Wall Street is worried about the federal authorities' three-year probe that could result in widespread insider trading charge that, according to the Wall Street Journal, "could ensnare consultants, investment bankers, hedge-fund and mutual-fund traders, and analysts across the nation." The probes, "which authorities say could eclipse the impact on the financial industry of any previous such investigation...have the potential to expose a culture of pervasive insider trading in U.S. financial markets, including new ways non-public information is passed to traders through experts tied to specific industries or companies, federal authorities say."

U.S. Attorney Preet Bharara has been focusing on insider trading, and his office and the SEC headed the investigation, which has apparently . A principal at a research boutique in Portland, Oregon sent an email to hedge-fund and mutual-fund clients about a visit from the FBI, "Today two fresh faced eager beavers from the FBI showed up unannounced (obviously) on my doorstep thoroughly convinced that my clients have been trading on copious inside information. (They obviously have been recording my cell phone conversations for quite some time, with what motivation I have no idea.) We obviously beg to differ, so have therefore declined the young gentleman's gracious offer to wear a wire and therefore ensnare you in their devious web."

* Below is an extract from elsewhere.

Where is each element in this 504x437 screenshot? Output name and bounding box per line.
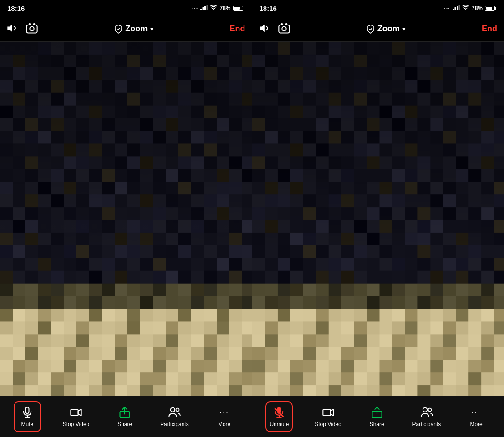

It's believed some of the charges could be brought by the end of this year. A white-collar attorney, Bill Singer, tells the Post, "Prosecutors particularly like the pressure that perp walks have on families and friends during the holidays." He added, "This is going to be the big target of the federal prosecutors in 2011 and the next several weeks. There are a lot of hedge funds out there and institutional trading desks that are going to get calls, and they're really worried."